Hamish persevered but could not get any useful information out of her. As he was rising to leave, he noticed a framed photo on a side table. It was of a very beautiful young girl, standing by the wall of some seafront, her long black hair blown by the wind. “Your daughter?” he asked.
“I do not have children. Believe it or not, that was me as a young lassie.”
In the small hallway just before the front door was a hat stand of the old·fashioned kind with a mirror and a ledge in front of the mirror. Hamish noticed that both the mirror and the ledge were dusty. He estimated they hadn’t been cleaned for some time.
He decided to return to Lochdubh and collect his pets and then go to Strathbane and read the report on the late Mr. Fleming’s death. There seemed to be a board meeting going on inside his head. One voice was wondering whether Mrs. Styles was as innocent as she would like to appear, another querying the death of Bernie Fleming, another wondering whether Elspeth was romantically involved with Luke Teviot, and suddenly another little voice asked whether Mrs. Gillespie had left a will.
♦
Hamish collected Lugs and Sonsie and drove quickly to Strathbane. At police headquarters, he sat down and switched on the computer and searched until he found the report of Bernie Fleming’s death. He read it and reread it but it seemed an open-and-shut case. Accidental death.
He went up to the detectives’ room and found Jimmy Anderson just leaving. “I’ve been checking up on Bernie Fleming’s death,” said Hamish. “Nothing there that I can see. Did Mrs. Gillespie make a will?”
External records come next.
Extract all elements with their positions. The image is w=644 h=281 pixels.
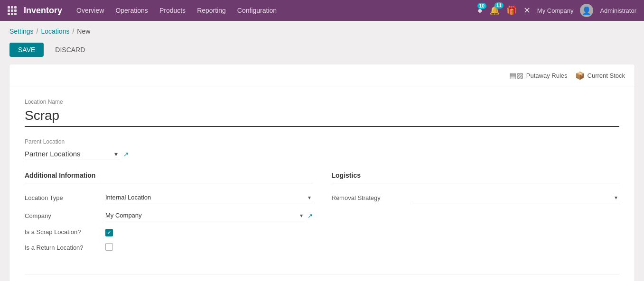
close-icon[interactable]: ✕ (523, 5, 531, 16)
company-external-link-icon[interactable]: ↗ (308, 212, 313, 219)
is-scrap-label: Is a Scrap Location? (25, 228, 105, 236)
company-value: My Company ↗ (105, 210, 313, 221)
top-nav: Inventory Overview Operations Products R… (0, 0, 644, 21)
form-body: Location Name Scrap Parent Location Part… (9, 87, 635, 281)
breadcrumb: Settings / Locations / New (0, 21, 644, 39)
company-label: Company (25, 212, 105, 219)
putaway-rules-icon: ▤▨ (509, 71, 523, 80)
is-scrap-value: ✓ (105, 228, 313, 236)
parent-location-label: Parent Location (25, 138, 619, 145)
location-type-row: Location Type Internal Location View Rec… (25, 192, 313, 203)
toolbar: SAVE DISCARD (0, 39, 644, 64)
logistics-section: Logistics Removal Strategy First In Firs… (332, 172, 620, 259)
removal-strategy-select-container: First In First Out (FIFO) Last In First … (412, 192, 620, 203)
menu-overview[interactable]: Overview (76, 7, 104, 14)
parent-location-group: Parent Location Partner Locations ▾ ↗ (25, 138, 619, 160)
company-select-container: My Company (105, 210, 305, 221)
removal-strategy-label: Removal Strategy (332, 194, 412, 201)
breadcrumb-settings[interactable]: Settings (9, 27, 34, 35)
putaway-rules-button[interactable]: ▤▨ Putaway Rules (509, 71, 568, 80)
additional-info-section: Additional Information Location Type Int… (25, 172, 313, 259)
menu-configuration[interactable]: Configuration (237, 7, 277, 14)
menu-products[interactable]: Products (159, 7, 186, 14)
parent-location-external-link-icon[interactable]: ↗ (123, 151, 129, 158)
removal-strategy-row: Removal Strategy First In First Out (FIF… (332, 192, 620, 203)
company-select[interactable]: My Company (105, 210, 305, 221)
activity-icon-btn[interactable]: ● 10 (477, 6, 483, 16)
save-button[interactable]: SAVE (9, 43, 44, 57)
form-card: ▤▨ Putaway Rules 📦 Current Stock Locatio… (9, 64, 635, 281)
parent-location-select-wrapper: Partner Locations ▾ (25, 148, 120, 160)
card-actions: ▤▨ Putaway Rules 📦 Current Stock (9, 64, 635, 87)
location-type-value: Internal Location View Reception Product… (105, 192, 313, 203)
company-row: Company My Company ↗ (25, 210, 313, 221)
parent-location-row: Partner Locations ▾ ↗ (25, 148, 619, 160)
messages-icon-btn[interactable]: 🔔 11 (489, 5, 500, 16)
external-note-area: External note... (25, 274, 619, 281)
is-return-row: Is a Return Location? (25, 243, 313, 252)
is-return-label: Is a Return Location? (25, 244, 105, 251)
location-name-group: Location Name Scrap (25, 99, 619, 127)
location-name-label: Location Name (25, 99, 619, 105)
discard-button[interactable]: DISCARD (48, 43, 92, 57)
breadcrumb-sep2: / (72, 27, 74, 35)
breadcrumb-locations[interactable]: Locations (41, 27, 69, 35)
breadcrumb-current: New (77, 27, 90, 35)
activity-badge: 10 (477, 3, 486, 9)
two-column-section: Additional Information Location Type Int… (25, 172, 619, 259)
removal-strategy-value: First In First Out (FIFO) Last In First … (412, 192, 620, 203)
note-divider (25, 274, 619, 274)
current-stock-label: Current Stock (588, 72, 625, 79)
messages-badge: 11 (495, 2, 504, 9)
menu-operations[interactable]: Operations (115, 7, 148, 14)
location-name-value[interactable]: Scrap (25, 108, 619, 127)
user-avatar[interactable]: 👤 (580, 4, 593, 17)
current-stock-button[interactable]: 📦 Current Stock (575, 71, 625, 80)
nav-right: ● 10 🔔 11 🎁 ✕ My Company 👤 Administrator (477, 4, 636, 17)
main-menu: Overview Operations Products Reporting C… (76, 7, 477, 14)
is-scrap-checkbox[interactable]: ✓ (105, 229, 113, 236)
menu-reporting[interactable]: Reporting (197, 7, 226, 14)
location-type-label: Location Type (25, 194, 105, 201)
current-stock-icon: 📦 (575, 71, 585, 80)
company-name: My Company (537, 7, 574, 14)
parent-location-select[interactable]: Partner Locations (25, 148, 120, 160)
is-scrap-row: Is a Scrap Location? ✓ (25, 228, 313, 236)
gift-icon[interactable]: 🎁 (506, 5, 517, 16)
location-type-select-container: Internal Location View Reception Product… (105, 192, 313, 203)
app-grid-icon[interactable] (8, 6, 17, 15)
additional-info-title: Additional Information (25, 172, 313, 183)
breadcrumb-sep1: / (37, 27, 38, 35)
is-return-value (105, 243, 313, 252)
location-type-select[interactable]: Internal Location View Reception Product… (105, 192, 313, 203)
is-return-checkbox[interactable] (105, 243, 113, 251)
logistics-title: Logistics (332, 172, 620, 183)
removal-strategy-select[interactable]: First In First Out (FIFO) Last In First … (412, 192, 620, 203)
app-brand: Inventory (24, 6, 62, 16)
user-name: Administrator (600, 7, 636, 14)
putaway-rules-label: Putaway Rules (526, 72, 568, 79)
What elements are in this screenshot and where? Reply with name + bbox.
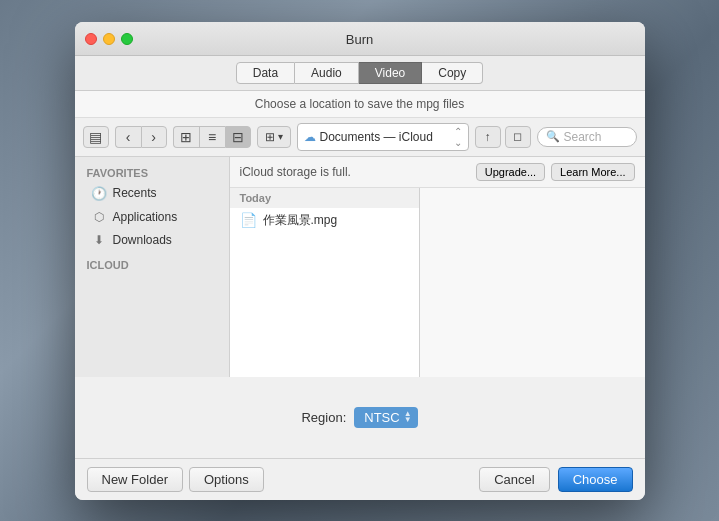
view-group: ⊞ ≡ ⊟ [173, 126, 251, 148]
bottom-bar: New Folder Options Cancel Choose [75, 458, 645, 500]
tab-copy[interactable]: Copy [422, 62, 483, 84]
prompt-text: Choose a location to save the mpg files [255, 97, 464, 111]
list-view-icon: ≡ [208, 129, 216, 145]
sidebar-item-downloads[interactable]: ⬇ Downloads [79, 229, 225, 251]
icloud-warning-text: iCloud storage is full. [240, 165, 470, 179]
nav-group: ‹ › [115, 126, 167, 148]
cancel-button[interactable]: Cancel [479, 467, 549, 492]
region-stepper-icon: ▲ ▼ [404, 411, 412, 422]
downloads-icon: ⬇ [91, 233, 107, 247]
location-stepper-icon: ⌃⌄ [454, 126, 462, 148]
region-label: Region: [301, 410, 346, 425]
file-list-container: Today 📄 作業風景.mpg [230, 188, 645, 377]
sub-column-empty [420, 188, 645, 377]
learn-more-button[interactable]: Learn More... [551, 163, 634, 181]
search-icon: 🔍 [546, 130, 560, 143]
forward-icon: › [151, 129, 156, 145]
tab-data[interactable]: Data [236, 62, 295, 84]
options-button[interactable]: Options [189, 467, 264, 492]
burn-window: Burn Data Audio Video Copy Choose a loca… [75, 22, 645, 500]
favorites-section-title: Favorites [75, 163, 229, 181]
view-column-button[interactable]: ⊟ [225, 126, 251, 148]
region-section: Region: NTSC ▲ ▼ [75, 377, 645, 458]
traffic-lights [85, 33, 133, 45]
action-group: ↑ ◻ [475, 126, 531, 148]
bottom-right-actions: Cancel Choose [479, 467, 632, 492]
tab-video[interactable]: Video [359, 62, 422, 84]
title-bar: Burn [75, 22, 645, 56]
back-icon: ‹ [126, 129, 131, 145]
sidebar: Favorites 🕐 Recents ⬡ Applications ⬇ Dow… [75, 157, 230, 377]
applications-icon: ⬡ [91, 210, 107, 224]
tag-button[interactable]: ◻ [505, 126, 531, 148]
tab-bar: Data Audio Video Copy [75, 56, 645, 91]
file-date-header: Today [230, 188, 419, 208]
new-folder-button[interactable]: New Folder [87, 467, 183, 492]
prompt-bar: Choose a location to save the mpg files [75, 91, 645, 118]
forward-button[interactable]: › [141, 126, 167, 148]
file-name: 作業風景.mpg [263, 212, 338, 229]
dropdown-arrow-icon: ▾ [278, 131, 283, 142]
location-bar[interactable]: ☁ Documents — iCloud ⌃⌄ [297, 123, 469, 151]
column-view-icon: ⊟ [232, 129, 244, 145]
file-column: Today 📄 作業風景.mpg [230, 188, 420, 377]
back-button[interactable]: ‹ [115, 126, 141, 148]
icloud-location-icon: ☁ [304, 130, 316, 144]
sidebar-item-recents[interactable]: 🕐 Recents [79, 182, 225, 205]
view-icon-button[interactable]: ⊞ [173, 126, 199, 148]
icon-view-icon: ⊞ [180, 129, 192, 145]
region-select[interactable]: NTSC ▲ ▼ [354, 407, 417, 428]
view-dropdown-button[interactable]: ⊞ ▾ [257, 126, 291, 148]
search-box[interactable]: 🔍 Search [537, 127, 637, 147]
file-icon: 📄 [240, 212, 257, 228]
sidebar-item-applications[interactable]: ⬡ Applications [79, 206, 225, 228]
search-placeholder: Search [564, 130, 602, 144]
icloud-warning-bar: iCloud storage is full. Upgrade... Learn… [230, 157, 645, 188]
sidebar-label-downloads: Downloads [113, 233, 172, 247]
minimize-button[interactable] [103, 33, 115, 45]
sidebar-label-applications: Applications [113, 210, 178, 224]
bottom-left-actions: New Folder Options [87, 467, 264, 492]
window-title: Burn [346, 32, 373, 47]
sidebar-toggle-button[interactable]: ▤ [83, 126, 109, 148]
region-value: NTSC [364, 410, 399, 425]
upgrade-button[interactable]: Upgrade... [476, 163, 545, 181]
file-panel: iCloud storage is full. Upgrade... Learn… [230, 157, 645, 377]
share-button[interactable]: ↑ [475, 126, 501, 148]
view-dropdown-icon: ⊞ [265, 130, 275, 144]
recents-icon: 🕐 [91, 186, 107, 201]
main-content: Favorites 🕐 Recents ⬡ Applications ⬇ Dow… [75, 157, 645, 377]
close-button[interactable] [85, 33, 97, 45]
share-icon: ↑ [485, 130, 491, 144]
maximize-button[interactable] [121, 33, 133, 45]
tab-audio[interactable]: Audio [295, 62, 359, 84]
tag-icon: ◻ [513, 130, 522, 143]
sidebar-toggle-icon: ▤ [89, 129, 102, 145]
choose-button[interactable]: Choose [558, 467, 633, 492]
view-list-button[interactable]: ≡ [199, 126, 225, 148]
list-item[interactable]: 📄 作業風景.mpg [230, 208, 419, 233]
sidebar-label-recents: Recents [113, 186, 157, 200]
location-text: Documents — iCloud [320, 130, 450, 144]
icloud-section-title: iCloud [75, 255, 229, 273]
toolbar: ▤ ‹ › ⊞ ≡ ⊟ ⊞ ▾ ☁ Document [75, 118, 645, 157]
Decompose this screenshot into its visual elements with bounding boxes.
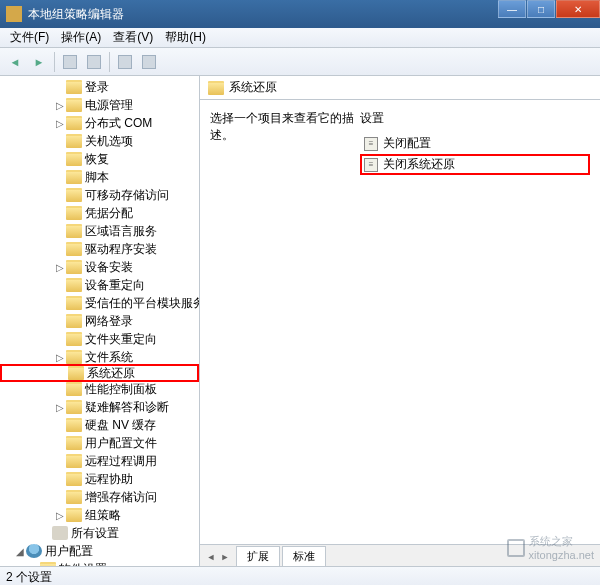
tab-standard[interactable]: 标准 <box>282 546 326 566</box>
tab-extended[interactable]: 扩展 <box>236 546 280 566</box>
tree-expander-icon[interactable]: ▷ <box>54 118 66 129</box>
toolbar-separator <box>109 52 110 72</box>
content-header: 系统还原 <box>200 76 600 100</box>
tree-item-label: 受信任的平台模块服务 <box>85 295 200 312</box>
tool-icon <box>63 55 77 69</box>
tree-expander-icon[interactable]: ▷ <box>54 510 66 521</box>
folder-icon <box>66 134 82 148</box>
folder-icon <box>66 400 82 414</box>
tree-item[interactable]: 凭据分配 <box>0 204 199 222</box>
menubar: 文件(F) 操作(A) 查看(V) 帮助(H) <box>0 28 600 48</box>
window-title: 本地组策略编辑器 <box>28 6 124 23</box>
tree-item[interactable]: ▷设备安装 <box>0 258 199 276</box>
content-pane: 系统还原 选择一个项目来查看它的描述。 设置 ≡关闭配置≡关闭系统还原 ◄ ► … <box>200 76 600 566</box>
minimize-button[interactable]: — <box>498 0 526 18</box>
tree-item-label: 设备安装 <box>85 259 133 276</box>
tab-nav: ◄ ► <box>204 552 232 566</box>
folder-icon <box>66 224 82 238</box>
tree-item[interactable]: 增强存储访问 <box>0 488 199 506</box>
folder-icon <box>66 472 82 486</box>
folder-icon <box>66 490 82 504</box>
folder-icon <box>66 242 82 256</box>
tree-item-label: 文件夹重定向 <box>85 331 157 348</box>
tree-item-label: 可移动存储访问 <box>85 187 169 204</box>
tree-expander-icon[interactable]: ▷ <box>54 402 66 413</box>
folder-icon <box>40 562 56 566</box>
main-area: 登录▷电源管理▷分布式 COM关机选项恢复脚本可移动存储访问凭据分配区域语言服务… <box>0 76 600 566</box>
folder-icon <box>66 170 82 184</box>
close-button[interactable]: ✕ <box>556 0 600 18</box>
arrow-left-icon <box>10 55 21 69</box>
tree-item-label: 关机选项 <box>85 133 133 150</box>
tree-item[interactable]: 可移动存储访问 <box>0 186 199 204</box>
tree-item-label: 用户配置 <box>45 543 93 560</box>
policy-setting-icon: ≡ <box>364 158 378 172</box>
tree-item-label: 硬盘 NV 缓存 <box>85 417 156 434</box>
policy-setting-icon: ≡ <box>364 137 378 151</box>
tree-item[interactable]: 文件夹重定向 <box>0 330 199 348</box>
tree-item-label: 脚本 <box>85 169 109 186</box>
tree-expander-icon[interactable]: ▷ <box>54 100 66 111</box>
tree-pane[interactable]: 登录▷电源管理▷分布式 COM关机选项恢复脚本可移动存储访问凭据分配区域语言服务… <box>0 76 200 566</box>
arrow-right-icon <box>34 55 45 69</box>
tree-expander-icon[interactable]: ▷ <box>54 352 66 363</box>
folder-icon <box>66 80 82 94</box>
folder-icon <box>66 332 82 346</box>
tree-item[interactable]: 所有设置 <box>0 524 199 542</box>
folder-icon <box>66 314 82 328</box>
tree-item[interactable]: ▷疑难解答和诊断 <box>0 398 199 416</box>
tree-item[interactable]: ▷分布式 COM <box>0 114 199 132</box>
app-icon <box>6 6 22 22</box>
tree-expander-icon[interactable]: ▷ <box>28 564 40 567</box>
tree-item[interactable]: 硬盘 NV 缓存 <box>0 416 199 434</box>
menu-help[interactable]: 帮助(H) <box>159 27 212 48</box>
tree-item-label: 用户配置文件 <box>85 435 157 452</box>
tool-icon <box>142 55 156 69</box>
tree-item-label: 电源管理 <box>85 97 133 114</box>
tree-item[interactable]: 设备重定向 <box>0 276 199 294</box>
tree-item[interactable]: 用户配置文件 <box>0 434 199 452</box>
tree-item[interactable]: 远程协助 <box>0 470 199 488</box>
tree-item[interactable]: 驱动程序安装 <box>0 240 199 258</box>
content-tabs: ◄ ► 扩展 标准 <box>200 544 600 566</box>
tree-item[interactable]: 登录 <box>0 78 199 96</box>
tree-expander-icon[interactable]: ◢ <box>14 546 26 557</box>
folder-icon <box>68 366 84 380</box>
menu-action[interactable]: 操作(A) <box>55 27 107 48</box>
tree-item[interactable]: ▷电源管理 <box>0 96 199 114</box>
maximize-button[interactable]: □ <box>527 0 555 18</box>
nav-back-button[interactable] <box>4 51 26 73</box>
toolbar-button-2[interactable] <box>83 51 105 73</box>
tree-item[interactable]: ◢用户配置 <box>0 542 199 560</box>
setting-item[interactable]: ≡关闭系统还原 <box>360 154 590 175</box>
nav-forward-button[interactable] <box>28 51 50 73</box>
menu-file[interactable]: 文件(F) <box>4 27 55 48</box>
tree-item[interactable]: 性能控制面板 <box>0 380 199 398</box>
tree-item[interactable]: 网络登录 <box>0 312 199 330</box>
tree-item[interactable]: 远程过程调用 <box>0 452 199 470</box>
tab-next-button[interactable]: ► <box>218 552 232 566</box>
tree-item[interactable]: 区域语言服务 <box>0 222 199 240</box>
tree-item[interactable]: ▷软件设置 <box>0 560 199 566</box>
tree-item-label: 远程过程调用 <box>85 453 157 470</box>
toolbar-button-4[interactable] <box>138 51 160 73</box>
folder-icon <box>66 296 82 310</box>
folder-icon <box>66 98 82 112</box>
setting-label: 关闭系统还原 <box>383 156 455 173</box>
toolbar-button-3[interactable] <box>114 51 136 73</box>
folder-icon <box>208 81 224 95</box>
tree-item-label: 分布式 COM <box>85 115 152 132</box>
tree-item[interactable]: 受信任的平台模块服务 <box>0 294 199 312</box>
tree-item[interactable]: ▷组策略 <box>0 506 199 524</box>
menu-view[interactable]: 查看(V) <box>107 27 159 48</box>
toolbar-button-1[interactable] <box>59 51 81 73</box>
tree-item[interactable]: 关机选项 <box>0 132 199 150</box>
tree-item-label: 组策略 <box>85 507 121 524</box>
setting-item[interactable]: ≡关闭配置 <box>360 133 590 154</box>
folder-icon <box>66 278 82 292</box>
tree-expander-icon[interactable]: ▷ <box>54 262 66 273</box>
tree-item[interactable]: 脚本 <box>0 168 199 186</box>
tree-item[interactable]: 恢复 <box>0 150 199 168</box>
tree-item-label: 远程协助 <box>85 471 133 488</box>
tab-prev-button[interactable]: ◄ <box>204 552 218 566</box>
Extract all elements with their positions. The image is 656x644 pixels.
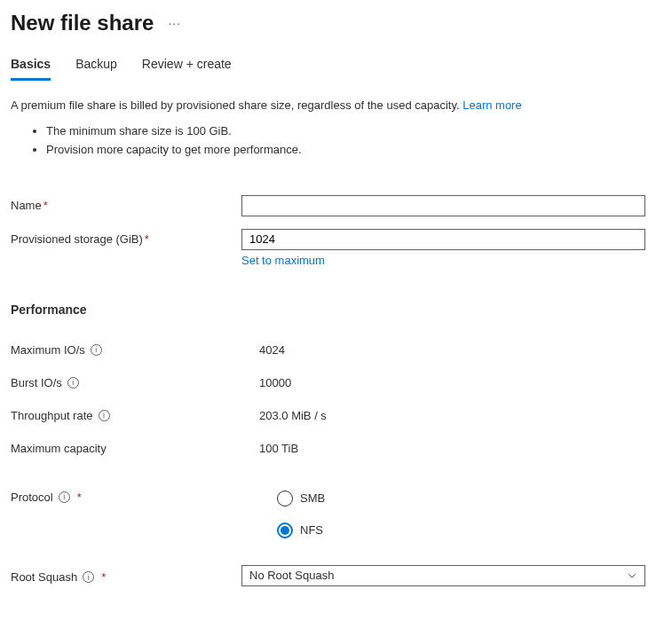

“Yes, I phoned round every solicitor in Braikie until I got the right one. She left everything to her husband. Oh, and one other thing. She left a sealed packet of mementoes to be given to her friend Mrs. Samson.”
“He won’t have given it to her,” said Hamish. “I mean, he’ll have to wait for the outcome of the police enquiry.”
“As a matter of fact, he gave it to her this morning. She called at his office in a cab. He said he didn’t see the harm in it because it wasn’t money. He’s a bit young and naive.”
“We’ve got to get to Mrs. Samson fast!”
“Why?”
“Don’t you see? Mrs. Gillespie might have left her copies of the stuff she was using to blackmail people. We’ve got to get to her as quick as possible. I’ll drive. You’ve been drinking already.”
♦
Hamish put on the siren as they raced toward Braikie. “You don’t think anything could happen to her this early?” asked Jimmy, looking nervously back at Hamish’s wild cat, Sonsie.
“Even if she’s all right, we need to know what was in that package,” said Hamish. “Oh, damn it. Sheep on the road. Get out and chase them, Jimmy.”
“Chase them yourself. I’m your superior officer. I don’t chase sheep.”
Hamish stopped the Land Rover, and Jimmy watched, amused, as Hamish, his arms going like a windmill, sent the sheep scurrying off into a nearby field.
Hamish heaved a sigh of relief when he at last gained the shore road leading into Braikie. He screeched through the town, the siren blaring, and up to the villas where Mrs. Samson lived.
His heart sank when he turned into her street. Outside her house, it was chaos as the local fire brigade battled with the searing flames that were engulfing the house.